4-chloro-1-((5-chloro-1-(4,4,4-trifluorobutyl)-1H-indol-2yl)methyl)-3-(2,2,2-trifluoro Synthesis of Ethyl)-1H-Benzo[d]imidazol-2(3H)-one (P7)

Through a reaction scheme similar to compound P2 using intermediate 26-a and 7-chloro-1-(2,2,2-trifluoroethyl)-1H-benzo[d]imidazole-2(3H) - Ketone 20-d was used as starting material to prepare compound P7.

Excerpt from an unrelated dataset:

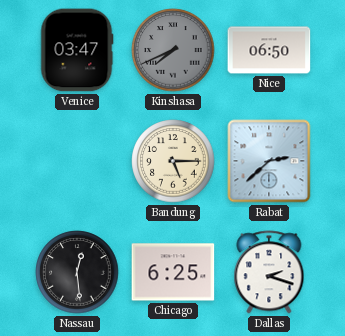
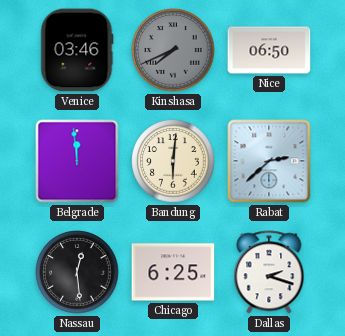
Venice: 03:47 -> 03:46
Belgrade: none -> 11:59
Bandung: 5:15 -> 6:01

m/z=524(M+H) ⁺ (LCMS method 1)

¹ H NMR (400MHz, DMSO-d ₆ ) δppm 1.74(quin, J=7.87Hz, 2H) 2.12-2.38(m, 2H) 4.33(t, J=7.59Hz, 2H) 5.04(q, J=8.73Hz , 2H) 5.38 (s, 2H) 6.40 (s, 1H) 7.05-7.20 (m, 3H) 7.31 (dd, J = 7.70, 1.32Hz, 1H) 7.42-7.62 (m, 2H)

Example 8

3-((5-chloro-1-(3-(methylsulfonyl)propyl)-1H-indol-2-yl)methyl)-7-methyl-1-(2,2,2- Synthesis of Trifluoroethyl)-1H-imidazo[4,5-c]pyridin-2(3H)-one (P8)

Through a reaction scheme similar to compound P2 using intermediate 24-c and 7-methyl-1-(2,2,2-trifluoroethyl)-1H-imidazo[4,5-c]pyridine -2(3H)-one 21-d was used as starting material to prepare compound P8.

m/z=515(M+H) ⁺ (LCMS method 2)

¹ H NMR (400MHz, DMSO-d ₆ ) δppm 1.86-2.02 (m, 2H) 2.51 (br.s., 3H) 2.99 (s, 3H) 3.11-3.20 (m, 2H) 4.38 (t, J = 7.59 Hz, 2H) 4.96 (q, J = 8.73Hz, 2H) 5.41 (s, 2H) 6.43 (s, 1H) 7.17 (dd, J = 8.80, 1.98Hz, 1H) 7.50-7.60 (m, 2H) 8.09 ( s, 1H) 8.38 (s, 1H)

Example 9

4-chloro-1-((5-chloro-1-isopentyl-1H-imidazo[4,5-b]pyridin-2-yl)-methyl)-3-cyclopropyl-1H-benzo [d]Scheme 27 for the synthesis of imidazol-2(3H)-one (P9)

Program 27

Step 1: Synthesis of 6-chloropyridine-2,3-diamine 27-b

To a mixture of ethyl acetate (450 mL) and tert-butanol (50 mL) was added 6-chloro-3-nitro-pyridin-2-amine (15 g, 86, 42 mmol), stannous chloride (97.5 g, 432.1 mmol ). The resulting mixture was stirred at 60 °C for 1 hour. Sodium borohydride (1.63 g, 43.21 mmol) was added and the mixture was further stirred at 60 °C for an additional 3 h. The mixture was cooled and removed from EtOAc on a rotary concentrator. The resulting residue was diluted with water (350 mL) and neutralized to pH=9-10 by addition of aqueous potassium carbonate. The resulting mixture was extracted with EtOAc (3x250 mL), dried over _Na2SO4 and evaporated _. The residue was stirred in a mixture of EtOAc/heptane 1/1 for 72 hours. The precipitate was filtered and dried in vacuo for 2 hours. Intermediate 27-b was collected as light green powder (9.32 g, 75%).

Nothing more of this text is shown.